コレステロールは食事から摂取されるだけでなく、私たちの体内でも合成され、胆汁酸をつくる材料となります。ビタミンCは、体内でコレステロールの合成を阻害する一方、胆汁酸の合成を促進する二重の薬理作用によって血中コレステロールの低減に働くと考えられています。
ビタミンCはまた、血圧の調整にも働きます。鹿児島大学医学部の研究によると、最大血圧160mgHG以上の高血圧患者に、ビタミンC針1日2000mgを8週間服用してもらった結果、最大血圧、最小血圧ともに12%も下がりました。
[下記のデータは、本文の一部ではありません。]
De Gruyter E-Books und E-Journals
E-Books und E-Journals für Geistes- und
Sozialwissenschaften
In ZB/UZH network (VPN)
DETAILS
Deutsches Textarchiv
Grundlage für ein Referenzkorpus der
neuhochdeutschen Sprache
抗酸化に働き、使いものにならなくなったEを再生するCの作用については前に述べましたが、Cがこのように血圧や血中LDL コレステロールの低減に働く一方、EがLDLの酸化抑制に働くという意味でも、相乗効果が期待されるわけです。
心筋梗塞のリスクがEとCの併用で低減
1万人以上の高齢者を対象に、心筋梗塞による死亡を6年間にわたって追跡した米国国立老化研究所の研究によると、ビタミンEを含むサプリメントを服用していない人にくらべ、服用した人の死亡率は47%も低く抑えられました。
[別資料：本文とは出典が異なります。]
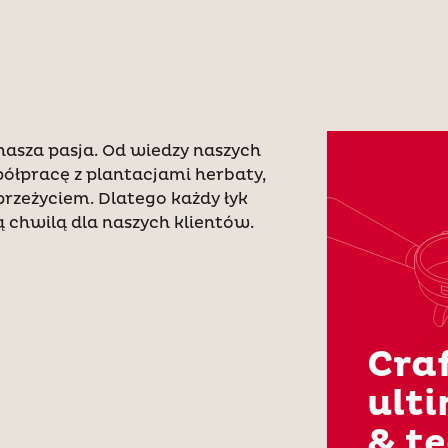
nasza pasja. Od wiedzy naszych
ółpracę z plantacjami herbaty,
przeżyciem. Dlatego każdy łyk
 chwilą dla naszych klientów.
Craf
ult
& t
さらに詳細に分析すると、心筋梗塞のリスク低減にC単独では効果がありませんが、Eは単独でも効果があり、EにCを併用するとさらに低減効果が高まることが明らかにされています。 最近のトピックとして、ホモシステインの血中濃度が高い人は冠動脈などに狭窄を起こしやすく、ホモシステインの血中濃度を下げる葉酸の効果が注目されています。
葉酸をビタミンB12やB6とともに摂取すると、その低減効果が、さらに高まることが確認されています。
血中脂質や血圧が高めで心臓病や脳卒中が心配な方は1日100mg以上のEと500mgのCにプラスして葉酸、B12、B6の積極的な摂取がおすすめです。